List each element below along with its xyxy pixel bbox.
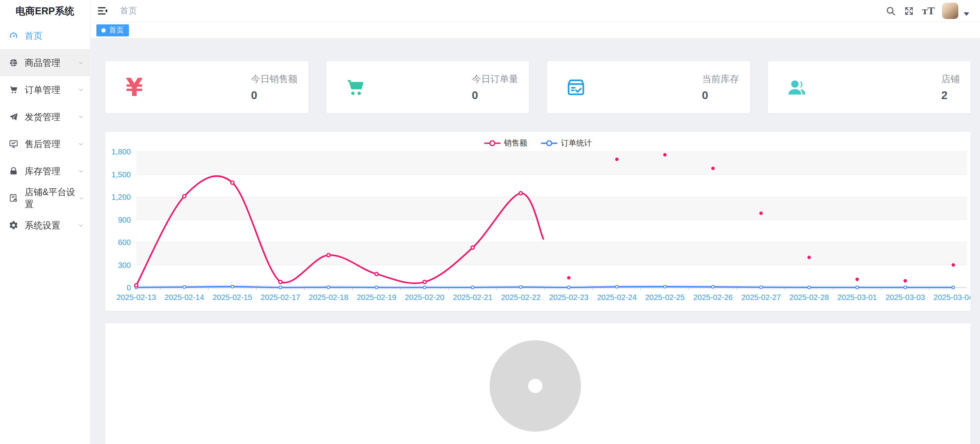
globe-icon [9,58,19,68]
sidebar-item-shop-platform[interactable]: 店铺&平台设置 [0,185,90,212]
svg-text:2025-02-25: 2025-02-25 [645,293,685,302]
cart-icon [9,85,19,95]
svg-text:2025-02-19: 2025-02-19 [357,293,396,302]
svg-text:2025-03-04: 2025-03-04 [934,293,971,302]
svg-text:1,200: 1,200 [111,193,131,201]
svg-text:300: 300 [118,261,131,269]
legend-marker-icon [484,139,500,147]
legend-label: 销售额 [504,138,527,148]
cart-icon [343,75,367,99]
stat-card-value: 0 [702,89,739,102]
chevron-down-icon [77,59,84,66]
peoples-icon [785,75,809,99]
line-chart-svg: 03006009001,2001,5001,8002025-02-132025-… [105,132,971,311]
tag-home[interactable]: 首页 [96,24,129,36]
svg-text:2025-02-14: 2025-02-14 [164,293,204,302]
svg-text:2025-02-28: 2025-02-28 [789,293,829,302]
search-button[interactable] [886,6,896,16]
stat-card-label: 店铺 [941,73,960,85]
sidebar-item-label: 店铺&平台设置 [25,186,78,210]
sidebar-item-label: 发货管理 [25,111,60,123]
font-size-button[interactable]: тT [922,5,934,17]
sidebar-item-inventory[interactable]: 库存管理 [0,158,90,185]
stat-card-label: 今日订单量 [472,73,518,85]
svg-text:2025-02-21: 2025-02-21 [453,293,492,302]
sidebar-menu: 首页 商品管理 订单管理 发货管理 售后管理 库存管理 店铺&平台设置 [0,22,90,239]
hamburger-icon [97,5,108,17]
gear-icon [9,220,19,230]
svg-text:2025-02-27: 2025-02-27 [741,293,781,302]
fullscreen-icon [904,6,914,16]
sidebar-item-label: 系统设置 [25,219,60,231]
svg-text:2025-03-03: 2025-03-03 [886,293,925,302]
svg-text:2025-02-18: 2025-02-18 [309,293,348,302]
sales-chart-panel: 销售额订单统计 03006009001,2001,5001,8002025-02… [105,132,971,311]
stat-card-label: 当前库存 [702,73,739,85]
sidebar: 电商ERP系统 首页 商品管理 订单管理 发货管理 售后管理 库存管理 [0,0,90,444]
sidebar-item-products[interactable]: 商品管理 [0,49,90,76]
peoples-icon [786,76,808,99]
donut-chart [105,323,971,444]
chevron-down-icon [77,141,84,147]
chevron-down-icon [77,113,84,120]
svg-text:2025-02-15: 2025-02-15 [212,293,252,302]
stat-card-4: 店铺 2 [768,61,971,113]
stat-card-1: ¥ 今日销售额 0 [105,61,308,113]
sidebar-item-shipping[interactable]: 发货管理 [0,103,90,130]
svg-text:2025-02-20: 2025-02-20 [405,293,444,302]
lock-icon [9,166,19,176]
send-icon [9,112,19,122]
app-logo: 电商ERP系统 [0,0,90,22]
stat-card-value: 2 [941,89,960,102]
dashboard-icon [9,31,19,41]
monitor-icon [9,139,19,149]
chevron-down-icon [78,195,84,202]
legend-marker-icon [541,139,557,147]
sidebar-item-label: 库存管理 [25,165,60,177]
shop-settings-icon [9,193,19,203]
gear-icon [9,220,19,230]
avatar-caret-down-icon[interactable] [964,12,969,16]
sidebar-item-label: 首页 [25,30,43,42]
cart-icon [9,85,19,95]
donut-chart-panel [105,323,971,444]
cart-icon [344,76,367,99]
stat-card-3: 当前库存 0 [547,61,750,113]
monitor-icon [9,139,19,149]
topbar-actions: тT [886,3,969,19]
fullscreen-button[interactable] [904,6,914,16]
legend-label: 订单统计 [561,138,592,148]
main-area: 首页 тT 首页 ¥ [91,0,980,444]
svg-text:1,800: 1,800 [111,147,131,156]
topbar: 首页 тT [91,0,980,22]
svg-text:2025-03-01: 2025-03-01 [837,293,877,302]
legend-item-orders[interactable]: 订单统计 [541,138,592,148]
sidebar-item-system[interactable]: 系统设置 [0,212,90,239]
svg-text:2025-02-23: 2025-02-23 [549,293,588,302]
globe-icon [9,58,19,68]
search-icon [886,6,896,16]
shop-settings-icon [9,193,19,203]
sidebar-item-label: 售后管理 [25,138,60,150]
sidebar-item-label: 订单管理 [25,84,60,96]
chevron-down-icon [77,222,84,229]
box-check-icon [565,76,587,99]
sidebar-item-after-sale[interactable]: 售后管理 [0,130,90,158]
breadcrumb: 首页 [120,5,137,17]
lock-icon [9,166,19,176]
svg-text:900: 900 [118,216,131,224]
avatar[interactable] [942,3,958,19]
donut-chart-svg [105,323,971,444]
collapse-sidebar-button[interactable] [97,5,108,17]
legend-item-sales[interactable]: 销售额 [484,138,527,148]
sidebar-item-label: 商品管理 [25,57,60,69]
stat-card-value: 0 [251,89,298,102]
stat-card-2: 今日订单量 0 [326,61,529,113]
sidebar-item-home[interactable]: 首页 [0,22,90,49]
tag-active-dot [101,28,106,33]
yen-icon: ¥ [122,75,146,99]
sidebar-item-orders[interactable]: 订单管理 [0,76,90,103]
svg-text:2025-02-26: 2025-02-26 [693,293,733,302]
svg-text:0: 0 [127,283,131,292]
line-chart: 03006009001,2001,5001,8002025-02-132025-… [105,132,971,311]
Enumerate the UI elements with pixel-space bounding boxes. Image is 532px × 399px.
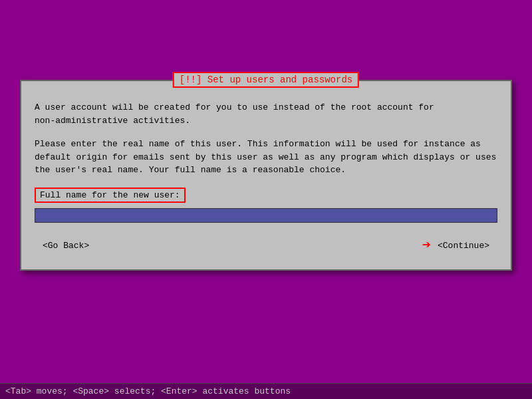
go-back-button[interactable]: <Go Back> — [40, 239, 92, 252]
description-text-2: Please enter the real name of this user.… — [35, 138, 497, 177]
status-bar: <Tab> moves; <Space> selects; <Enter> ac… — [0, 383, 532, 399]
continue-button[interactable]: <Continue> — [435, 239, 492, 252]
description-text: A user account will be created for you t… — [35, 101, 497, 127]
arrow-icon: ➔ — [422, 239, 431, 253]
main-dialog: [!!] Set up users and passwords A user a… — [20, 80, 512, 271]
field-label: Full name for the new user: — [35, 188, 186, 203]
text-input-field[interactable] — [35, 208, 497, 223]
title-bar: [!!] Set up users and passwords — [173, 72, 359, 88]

--- --- ---

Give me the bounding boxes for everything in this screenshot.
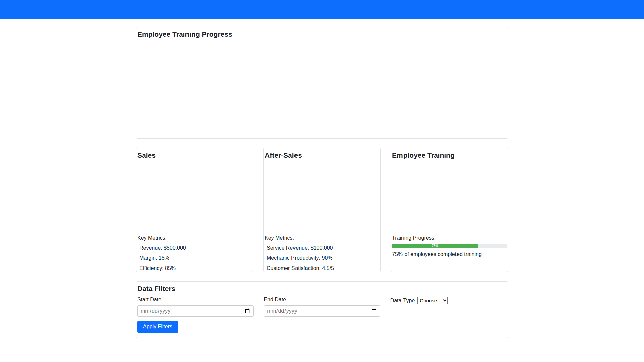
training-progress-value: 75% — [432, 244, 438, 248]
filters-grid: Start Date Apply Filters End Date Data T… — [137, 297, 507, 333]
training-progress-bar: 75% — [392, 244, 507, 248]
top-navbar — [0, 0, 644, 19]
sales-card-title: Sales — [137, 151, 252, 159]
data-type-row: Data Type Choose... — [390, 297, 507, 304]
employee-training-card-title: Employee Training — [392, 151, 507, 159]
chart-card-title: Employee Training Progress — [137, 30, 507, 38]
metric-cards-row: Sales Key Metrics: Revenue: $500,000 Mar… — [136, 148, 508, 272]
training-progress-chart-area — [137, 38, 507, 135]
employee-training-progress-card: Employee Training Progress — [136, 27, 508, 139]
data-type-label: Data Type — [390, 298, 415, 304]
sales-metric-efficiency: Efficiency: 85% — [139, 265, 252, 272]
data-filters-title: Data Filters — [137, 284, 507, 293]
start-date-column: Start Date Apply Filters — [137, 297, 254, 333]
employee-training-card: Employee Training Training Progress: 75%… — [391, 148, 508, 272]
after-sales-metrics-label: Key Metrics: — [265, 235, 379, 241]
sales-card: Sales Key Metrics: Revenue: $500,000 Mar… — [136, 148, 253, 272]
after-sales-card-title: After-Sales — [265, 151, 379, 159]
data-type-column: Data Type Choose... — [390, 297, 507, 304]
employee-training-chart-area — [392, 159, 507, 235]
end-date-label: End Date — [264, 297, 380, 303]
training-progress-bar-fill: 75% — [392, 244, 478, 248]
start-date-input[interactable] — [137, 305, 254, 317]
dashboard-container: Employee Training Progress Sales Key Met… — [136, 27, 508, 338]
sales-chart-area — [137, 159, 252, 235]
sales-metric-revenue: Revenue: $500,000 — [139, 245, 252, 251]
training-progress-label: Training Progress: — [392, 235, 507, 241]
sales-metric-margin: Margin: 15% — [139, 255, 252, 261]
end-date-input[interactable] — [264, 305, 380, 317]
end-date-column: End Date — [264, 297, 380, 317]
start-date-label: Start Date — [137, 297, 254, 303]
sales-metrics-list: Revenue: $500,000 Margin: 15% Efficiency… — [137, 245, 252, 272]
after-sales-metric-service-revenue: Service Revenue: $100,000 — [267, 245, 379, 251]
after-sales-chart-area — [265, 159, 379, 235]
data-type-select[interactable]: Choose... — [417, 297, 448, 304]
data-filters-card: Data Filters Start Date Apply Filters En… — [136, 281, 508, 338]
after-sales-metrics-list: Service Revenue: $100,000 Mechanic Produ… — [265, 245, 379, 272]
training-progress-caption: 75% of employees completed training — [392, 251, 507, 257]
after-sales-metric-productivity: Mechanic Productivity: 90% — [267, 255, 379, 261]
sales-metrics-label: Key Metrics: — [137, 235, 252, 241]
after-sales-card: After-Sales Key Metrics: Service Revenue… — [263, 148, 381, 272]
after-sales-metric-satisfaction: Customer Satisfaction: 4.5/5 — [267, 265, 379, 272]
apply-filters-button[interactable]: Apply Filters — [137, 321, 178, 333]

--- --- ---

From the records above, copy each line that contains the word "chevron".

chevron-down-icon [77,59,84,66]
chevron-down-icon [77,141,84,147]
chevron-down-icon [77,113,84,120]
chevron-down-icon [78,195,84,202]
chevron-down-icon [77,222,84,229]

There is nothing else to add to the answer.